With the definition \(d=\left\lfloor\frac{n}{a}\right\rfloor\) iterate the following until \(a{'}\) is 0:

\(
\begin{bmatrix}
0 & 1 \\
1 & -d
\end{bmatrix}\cdot\begin{bmatrix}
p & n \\
q & a
\end{bmatrix}=\begin{bmatrix}
p{'} & n{'} \\
q{'} & a{'}
\end{bmatrix}=\begin{bmatrix}
q & a \\
p-dq & n-da
\end{bmatrix}
\)

Then \(p{'}\equiv a^{-1}\mod n\). Multiply this by b to get the solution.

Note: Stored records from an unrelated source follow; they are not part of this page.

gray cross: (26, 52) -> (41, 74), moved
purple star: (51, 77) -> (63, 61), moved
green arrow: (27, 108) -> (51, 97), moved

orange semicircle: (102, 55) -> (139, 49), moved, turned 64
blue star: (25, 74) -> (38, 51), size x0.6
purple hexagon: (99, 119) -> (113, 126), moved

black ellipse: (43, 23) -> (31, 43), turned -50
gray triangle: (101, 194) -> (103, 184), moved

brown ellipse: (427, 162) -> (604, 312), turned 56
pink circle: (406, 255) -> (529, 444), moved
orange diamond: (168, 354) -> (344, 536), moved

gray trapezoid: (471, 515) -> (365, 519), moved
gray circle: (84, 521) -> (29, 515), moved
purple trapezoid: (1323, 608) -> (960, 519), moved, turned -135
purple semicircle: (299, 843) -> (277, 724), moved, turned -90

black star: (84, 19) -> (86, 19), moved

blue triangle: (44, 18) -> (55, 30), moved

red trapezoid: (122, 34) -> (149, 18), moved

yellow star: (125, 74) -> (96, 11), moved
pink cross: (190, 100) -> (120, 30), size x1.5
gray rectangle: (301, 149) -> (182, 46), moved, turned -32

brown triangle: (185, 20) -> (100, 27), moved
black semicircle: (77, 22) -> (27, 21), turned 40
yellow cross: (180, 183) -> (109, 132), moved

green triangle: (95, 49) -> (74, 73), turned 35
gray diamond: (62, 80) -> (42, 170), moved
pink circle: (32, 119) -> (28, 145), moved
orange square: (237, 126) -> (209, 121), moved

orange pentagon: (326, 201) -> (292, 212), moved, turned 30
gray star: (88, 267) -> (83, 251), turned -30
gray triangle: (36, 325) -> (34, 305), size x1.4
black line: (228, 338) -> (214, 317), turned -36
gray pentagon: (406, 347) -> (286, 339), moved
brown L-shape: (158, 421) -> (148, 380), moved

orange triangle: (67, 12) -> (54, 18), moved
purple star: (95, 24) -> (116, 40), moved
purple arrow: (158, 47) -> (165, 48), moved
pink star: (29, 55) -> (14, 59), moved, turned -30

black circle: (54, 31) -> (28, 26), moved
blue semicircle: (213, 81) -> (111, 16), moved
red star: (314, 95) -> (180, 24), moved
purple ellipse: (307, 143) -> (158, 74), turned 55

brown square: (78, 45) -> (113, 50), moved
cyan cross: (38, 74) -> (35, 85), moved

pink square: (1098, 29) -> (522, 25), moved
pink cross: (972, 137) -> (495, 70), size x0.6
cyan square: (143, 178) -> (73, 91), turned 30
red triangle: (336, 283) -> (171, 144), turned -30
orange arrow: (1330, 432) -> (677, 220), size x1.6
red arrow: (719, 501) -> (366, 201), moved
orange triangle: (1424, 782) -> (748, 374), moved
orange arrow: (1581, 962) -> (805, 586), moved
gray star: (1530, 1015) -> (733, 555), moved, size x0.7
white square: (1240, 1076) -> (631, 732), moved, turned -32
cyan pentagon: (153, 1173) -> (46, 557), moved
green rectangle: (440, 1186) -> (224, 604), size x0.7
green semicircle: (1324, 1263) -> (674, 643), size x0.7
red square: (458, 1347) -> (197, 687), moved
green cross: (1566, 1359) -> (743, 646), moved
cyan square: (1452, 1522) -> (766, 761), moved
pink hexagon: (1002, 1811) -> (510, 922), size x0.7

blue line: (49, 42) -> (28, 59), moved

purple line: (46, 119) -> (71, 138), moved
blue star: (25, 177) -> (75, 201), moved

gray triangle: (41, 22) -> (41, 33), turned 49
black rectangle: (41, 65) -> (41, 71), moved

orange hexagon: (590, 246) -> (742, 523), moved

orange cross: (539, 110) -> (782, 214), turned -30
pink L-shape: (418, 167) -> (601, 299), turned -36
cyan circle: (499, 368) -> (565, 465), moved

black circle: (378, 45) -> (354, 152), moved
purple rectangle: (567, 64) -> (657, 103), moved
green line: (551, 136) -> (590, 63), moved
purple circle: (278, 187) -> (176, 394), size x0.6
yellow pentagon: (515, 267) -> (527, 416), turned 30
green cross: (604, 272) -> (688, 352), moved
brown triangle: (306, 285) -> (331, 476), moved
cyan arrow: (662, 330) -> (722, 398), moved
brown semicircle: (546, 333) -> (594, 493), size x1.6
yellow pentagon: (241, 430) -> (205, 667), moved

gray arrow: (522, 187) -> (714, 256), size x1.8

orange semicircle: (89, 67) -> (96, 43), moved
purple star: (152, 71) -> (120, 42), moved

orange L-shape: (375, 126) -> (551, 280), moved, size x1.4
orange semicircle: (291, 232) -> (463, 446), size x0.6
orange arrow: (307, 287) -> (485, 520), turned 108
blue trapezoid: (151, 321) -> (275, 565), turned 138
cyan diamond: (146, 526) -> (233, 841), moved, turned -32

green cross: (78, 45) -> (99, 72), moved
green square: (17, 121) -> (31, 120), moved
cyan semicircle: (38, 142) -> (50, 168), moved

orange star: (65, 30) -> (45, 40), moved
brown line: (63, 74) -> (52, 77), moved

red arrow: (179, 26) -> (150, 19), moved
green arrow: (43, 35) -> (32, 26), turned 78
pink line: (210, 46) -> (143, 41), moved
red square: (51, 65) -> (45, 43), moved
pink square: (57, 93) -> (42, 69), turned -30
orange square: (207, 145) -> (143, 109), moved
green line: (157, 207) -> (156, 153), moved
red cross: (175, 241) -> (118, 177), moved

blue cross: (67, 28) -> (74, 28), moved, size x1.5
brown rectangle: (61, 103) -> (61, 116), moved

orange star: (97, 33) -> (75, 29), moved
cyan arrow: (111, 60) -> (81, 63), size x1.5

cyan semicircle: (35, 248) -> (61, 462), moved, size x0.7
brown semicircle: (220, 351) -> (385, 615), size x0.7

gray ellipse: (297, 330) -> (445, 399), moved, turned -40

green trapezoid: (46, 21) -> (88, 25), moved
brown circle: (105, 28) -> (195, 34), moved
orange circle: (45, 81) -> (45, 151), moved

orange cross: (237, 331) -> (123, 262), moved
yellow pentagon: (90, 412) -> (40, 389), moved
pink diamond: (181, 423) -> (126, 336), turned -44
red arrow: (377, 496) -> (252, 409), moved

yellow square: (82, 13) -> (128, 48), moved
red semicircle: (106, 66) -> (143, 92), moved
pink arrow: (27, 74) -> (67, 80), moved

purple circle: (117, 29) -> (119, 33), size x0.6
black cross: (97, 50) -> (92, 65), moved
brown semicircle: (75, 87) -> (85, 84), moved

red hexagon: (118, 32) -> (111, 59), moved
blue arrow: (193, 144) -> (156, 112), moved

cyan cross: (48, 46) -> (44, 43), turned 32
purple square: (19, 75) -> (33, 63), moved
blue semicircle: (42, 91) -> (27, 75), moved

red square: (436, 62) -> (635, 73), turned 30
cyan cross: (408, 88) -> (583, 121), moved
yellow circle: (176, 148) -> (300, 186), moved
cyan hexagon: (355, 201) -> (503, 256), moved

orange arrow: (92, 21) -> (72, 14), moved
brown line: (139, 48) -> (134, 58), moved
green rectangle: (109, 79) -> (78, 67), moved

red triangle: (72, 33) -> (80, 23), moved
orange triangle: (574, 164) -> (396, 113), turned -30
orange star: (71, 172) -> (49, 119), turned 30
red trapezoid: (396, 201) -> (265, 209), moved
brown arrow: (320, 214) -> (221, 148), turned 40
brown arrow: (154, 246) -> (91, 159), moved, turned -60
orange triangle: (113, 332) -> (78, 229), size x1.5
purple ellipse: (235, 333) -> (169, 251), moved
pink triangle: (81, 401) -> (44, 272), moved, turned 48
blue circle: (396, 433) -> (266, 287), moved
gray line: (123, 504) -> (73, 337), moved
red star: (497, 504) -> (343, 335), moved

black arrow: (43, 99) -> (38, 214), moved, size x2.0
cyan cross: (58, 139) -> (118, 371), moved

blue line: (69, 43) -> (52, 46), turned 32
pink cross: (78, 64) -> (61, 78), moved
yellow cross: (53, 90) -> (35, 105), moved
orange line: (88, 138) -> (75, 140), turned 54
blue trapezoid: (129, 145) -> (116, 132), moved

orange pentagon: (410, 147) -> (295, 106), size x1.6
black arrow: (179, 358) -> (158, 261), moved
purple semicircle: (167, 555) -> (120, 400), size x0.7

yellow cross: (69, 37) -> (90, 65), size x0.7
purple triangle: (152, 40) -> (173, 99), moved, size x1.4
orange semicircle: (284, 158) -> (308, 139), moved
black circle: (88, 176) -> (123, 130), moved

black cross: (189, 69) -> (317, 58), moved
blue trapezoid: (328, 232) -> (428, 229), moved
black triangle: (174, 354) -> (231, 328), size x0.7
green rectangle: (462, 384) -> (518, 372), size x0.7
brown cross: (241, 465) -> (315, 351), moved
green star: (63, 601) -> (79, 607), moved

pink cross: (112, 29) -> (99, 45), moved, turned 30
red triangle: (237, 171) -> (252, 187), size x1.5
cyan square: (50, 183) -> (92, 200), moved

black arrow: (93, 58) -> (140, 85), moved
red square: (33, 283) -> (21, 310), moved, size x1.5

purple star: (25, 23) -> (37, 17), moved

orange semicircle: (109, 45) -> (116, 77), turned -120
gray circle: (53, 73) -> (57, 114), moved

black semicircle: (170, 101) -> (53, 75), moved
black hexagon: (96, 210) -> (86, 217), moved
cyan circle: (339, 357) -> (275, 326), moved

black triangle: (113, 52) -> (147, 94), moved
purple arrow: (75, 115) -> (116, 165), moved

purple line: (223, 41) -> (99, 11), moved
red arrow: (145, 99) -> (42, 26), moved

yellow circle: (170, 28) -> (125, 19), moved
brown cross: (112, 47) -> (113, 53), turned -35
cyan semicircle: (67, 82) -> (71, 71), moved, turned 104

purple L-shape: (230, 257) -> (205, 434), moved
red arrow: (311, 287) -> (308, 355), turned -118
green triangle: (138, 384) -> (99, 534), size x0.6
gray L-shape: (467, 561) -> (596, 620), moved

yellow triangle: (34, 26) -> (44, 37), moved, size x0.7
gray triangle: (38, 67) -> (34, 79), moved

It's possible to use the same matrix for the result of a multiplication:

\(
\begin{bmatrix}
00 & 01 \\
02 & 03
\end{bmatrix}\cdot\begin{bmatrix}
04 & 05 \\
06 & 07
\end{bmatrix}=\begin{bmatrix}
04 & 05 \\
06 & 07
\end{bmatrix}
\)

Program:

Code:
LBL'SCE'                           ;   a    b    n
STO 05  STO 09                     ;   a    b    n
R↓  STO 08                         ;   a    b
R↓  STO 07                         ;   a
# 000  STO 00  STO 04              ;   0
# 001  STO 01  STO 02  STO 06      ;   1
# 202  SDR 004                     ;   0.0202
# 004  +                           ;   4.0202
                                   ;   
RCL 05  RCL 07                     ;   4.0202    n    a
X=0?  SKIP 010                     ;   4.0202    n    a
/  IP  ±  STO 03                   ;   4.0202    -d
R↓                                 ;   4.0202
FP                                 ;   0.0202
RCL L                              ;   0.0202    4.0202
ENTER↑                             ;   0.0202    4.0202    4.0202
M×                                 ;   4.0202
BACK 013                           ;   4.0202
                                   ;   
RCL 04                             ;   a⁻¹
RCL× 08                            ;   b/a
RCL 09                             ;   b/a    n
MOD                                ;   b/a % n = x
END                                ;   x

Examples:

\(5\cdot x\equiv 3 \mod 17\)

5 ENTER↑
3 ENTER↑
17 XEQ'SCE'

4

\(999,999,999,989\cdot x\equiv 1 \mod 999,999,999,999\)

999,999,999,989 ENTER↑
1 ENTER↑
999,999,999,999 XEQ'SCE'

899,999,999,999



RE: (WP-34S) Solving a Single Congruence Equation - rprosperi - 08-04-2015 01:59 PM

(08-04-2015 06:02 AM)Thomas Klemm Wrote:  Problem:

Solve the equation:

\(a\cdot x\equiv b \mod n\)


Algorithm:

With the definition \(d=\left\lfloor\frac{n}{a}\right\rfloor\) iterate the following until \(a{'}\) is 0:

\(
\begin{bmatrix}
0 & 1 \\
1 & -d
\end{bmatrix}\cdot\begin{bmatrix}
p & n \\
q & a
\end{bmatrix}=\begin{bmatrix}
p{'} & n{'} \\
q{'} & a{'}
\end{bmatrix}=\begin{bmatrix}
q & a \\
p-dq & n-da
\end{bmatrix}
\)

Then \(p{'}\equiv a^{-1}\mod n\). Multiply this by b to get the solution.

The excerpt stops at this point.